■ Work item ■
Using the listing below, set down exactly the lines starting at the line that contains "Hotele i wille położone na" and ending at the line that contains "gościom na bezpośredni dostęp do turkusowych", both included, and no others.

****************

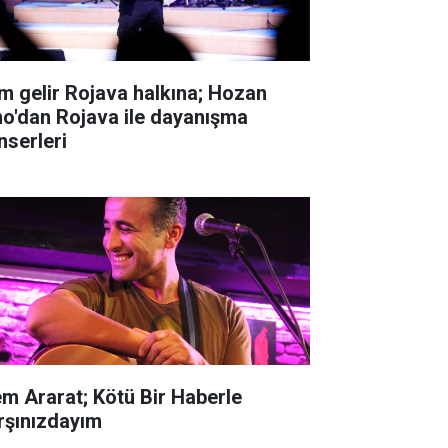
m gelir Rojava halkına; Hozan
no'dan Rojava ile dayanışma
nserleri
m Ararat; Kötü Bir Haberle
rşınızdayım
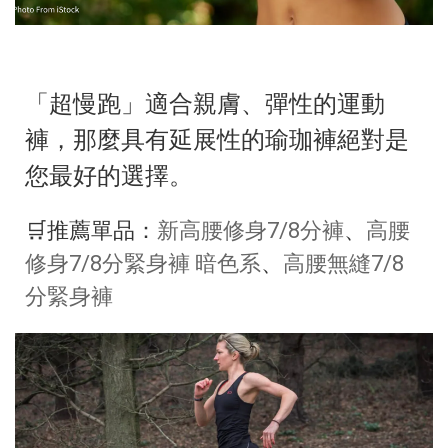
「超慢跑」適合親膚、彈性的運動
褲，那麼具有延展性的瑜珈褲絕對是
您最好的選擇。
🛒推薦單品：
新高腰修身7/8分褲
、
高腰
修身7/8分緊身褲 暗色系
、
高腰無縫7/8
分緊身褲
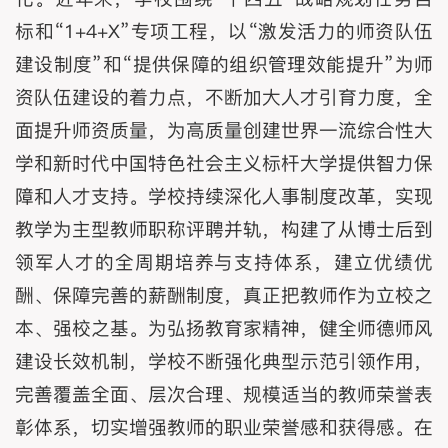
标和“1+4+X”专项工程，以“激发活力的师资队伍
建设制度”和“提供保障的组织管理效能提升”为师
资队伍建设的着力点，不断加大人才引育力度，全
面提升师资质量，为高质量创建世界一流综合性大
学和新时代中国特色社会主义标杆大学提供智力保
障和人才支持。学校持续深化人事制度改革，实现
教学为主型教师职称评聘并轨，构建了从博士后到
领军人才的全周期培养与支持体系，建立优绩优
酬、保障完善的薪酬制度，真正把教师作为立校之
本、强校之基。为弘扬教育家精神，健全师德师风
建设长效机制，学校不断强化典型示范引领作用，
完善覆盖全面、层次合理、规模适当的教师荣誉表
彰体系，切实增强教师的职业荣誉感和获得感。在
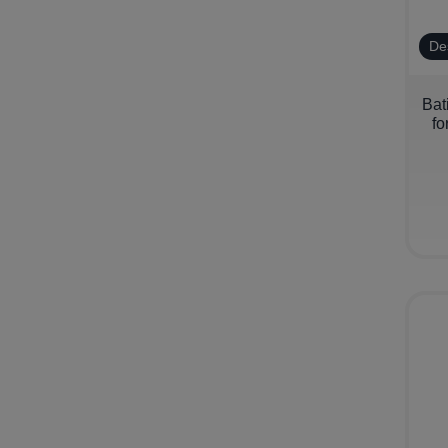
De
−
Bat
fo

****************

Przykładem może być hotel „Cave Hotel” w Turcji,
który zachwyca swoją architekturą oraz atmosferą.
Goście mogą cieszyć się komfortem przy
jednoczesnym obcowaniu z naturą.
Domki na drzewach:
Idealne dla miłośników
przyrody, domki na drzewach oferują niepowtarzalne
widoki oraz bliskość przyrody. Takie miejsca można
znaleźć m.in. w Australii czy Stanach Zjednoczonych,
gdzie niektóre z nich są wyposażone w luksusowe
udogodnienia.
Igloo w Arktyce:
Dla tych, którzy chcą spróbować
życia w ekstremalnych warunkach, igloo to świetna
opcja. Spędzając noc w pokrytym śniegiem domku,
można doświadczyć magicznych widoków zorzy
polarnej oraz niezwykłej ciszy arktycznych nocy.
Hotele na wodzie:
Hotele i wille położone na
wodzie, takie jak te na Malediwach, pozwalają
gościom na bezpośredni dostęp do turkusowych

****************

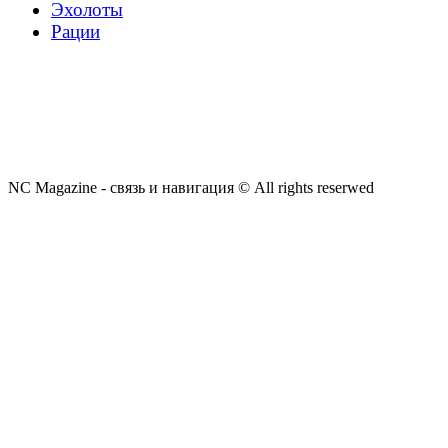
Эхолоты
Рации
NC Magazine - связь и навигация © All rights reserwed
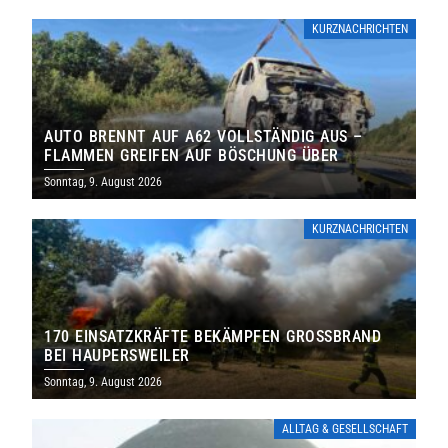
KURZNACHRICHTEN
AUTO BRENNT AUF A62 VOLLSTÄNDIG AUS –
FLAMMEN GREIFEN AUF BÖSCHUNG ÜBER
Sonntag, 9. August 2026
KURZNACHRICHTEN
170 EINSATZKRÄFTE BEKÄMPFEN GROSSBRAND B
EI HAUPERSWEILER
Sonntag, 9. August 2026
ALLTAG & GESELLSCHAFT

****************

■ Solution to this exercise ■
Hotele i wille położone na
wodzie, takie jak te na Malediwach, pozwalają
gościom na bezpośredni dostęp do turkusowych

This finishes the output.